Kırşehir'de "davulun efsanesi" olarak anılan 60 yaşındaki Adem Göçer, çocukluğunda soba borusu, teneke ve plastik bidonlara vurarak davulculuk mesleğine adım attı.
Adem Göçer, işin ustalarından olan dedesi ve babasının yanında uzun yıllar yetişti.
"50 yıldır davul çalışyorum"
Bu işin usta, kalfa ya da çırağının olmadığını belirten Adem Göçer, şunları söyledi:
"Küçükken teneke, bidon ve soba borusuyla bu işi beller bizim insanımız. Ben de küçükken 5 kiloluk zeytinyağı tenekeleri ve soba borularını çalarak bu işe başladım.
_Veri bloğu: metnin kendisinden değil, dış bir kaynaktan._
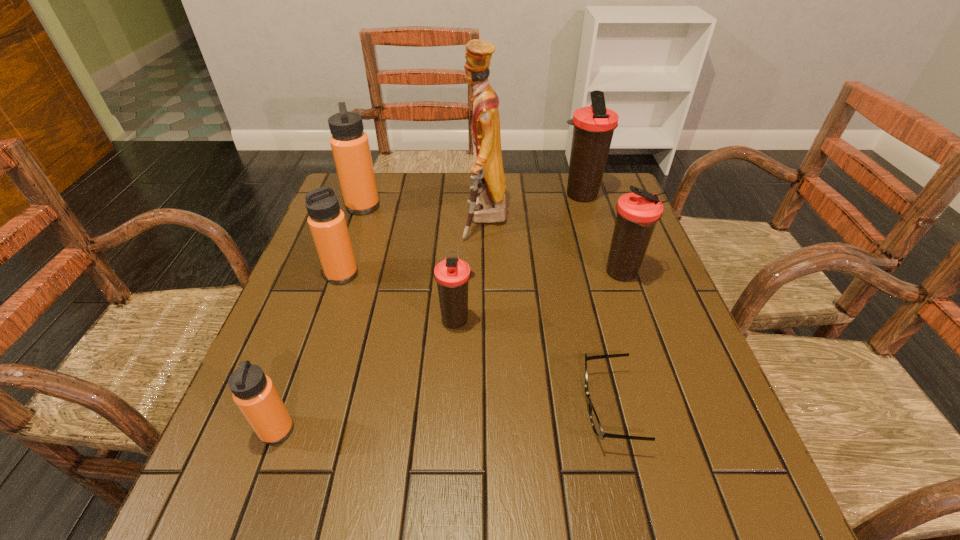 Where is `free region at the left edge of the desktop`? The image size is (960, 540). free region at the left edge of the desktop is located at coordinates (362, 260).

Image resolution: width=960 pixels, height=540 pixels. What are the coordinates of `free region at the right edge of the desktop` in the screenshot? It's located at (609, 277).

In the image, there is a desktop. At what (x,y) coordinates should I click in order to perform the action: click on vacant space at the far left corner. Please return your answer as a coordinate pair (x, y). The height and width of the screenshot is (540, 960). Looking at the image, I should click on (390, 176).

Identify the location of free space at the far right corner of the desktop. (602, 195).

Where is `vacant space in between the shortest object and the red nutcracker`? vacant space in between the shortest object and the red nutcracker is located at coordinates (547, 314).

Identify the location of free spot between the biggest orange thermos bottle and the smallest orange thermos bottle. The height and width of the screenshot is (540, 960). pos(320,318).

Find the location of a particular element. The height and width of the screenshot is (540, 960). empty location between the farthest brown thermos bottle and the second nearest brown thermos bottle is located at coordinates (601, 234).

Image resolution: width=960 pixels, height=540 pixels. In order to click on vacant point located between the second nearest orange thermos bottle and the red nutcracker in this screenshot , I will do `click(414, 247)`.

Identify the location of free space that is in between the biggest orange thermos bottle and the nearest brown thermos bottle. This screenshot has height=540, width=960. (410, 263).

Where is `vacant area that lies between the second nearest orange thermos bottle and the spectacles`? This screenshot has height=540, width=960. vacant area that lies between the second nearest orange thermos bottle and the spectacles is located at coordinates (475, 341).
Bizi bu işe meraklandıran büyüklerimiz. Düğünlerde güzel güzel çalıp türkü çağıranlar, davul çalanlar insanı meraklandırmaz mı? Biz de böyle meraklandık. Çok küçükken çaldım davulu babamın yanında. Yaklaşık 50 yıldır davul çalıyorum."
"Davul Efsanesi" bugünlerde UNESCO Somut Olmayan Kültürel Mirasın Korunması çerçevesinde "Yaşayan İnsan Hazinesi" için aday gösterilmenin mutluluğunu yaşıyor.
Kırşehir İl Kültür ve Turizm Müdür Vekili Eyüp Temur, "Neşet Ertaş’tan sonra Kırşehir’de ikinci bir yaşayan insan hazinesinin olmasını istiyoruz" dedi.
Adem Göçer, yurt içindeki konserlerin yanı sıra Almanya'dan Tayland'a kadar birçok yerde etkinliklere katıldı.
"Davul bana dedemin mirası"
Dedelerinden kalan davul çalma mirasını 5 nesildir devam ettiren Göçer, şunları söyledi:
"Babam zurna çalardı ben de onun yanında davul. O günden sonra düğünlerde, bayramlarda, konserlerde, devletimizin buyurduğu etkinliklerde hizmetlerim oldu. Dedemin davulunu ben çaldım, bıraktığı bana miras oldu."
Adem Göçer, TRT ekranlarındaki Yaşayan İnsan Hazinesi programına da katılmıştı.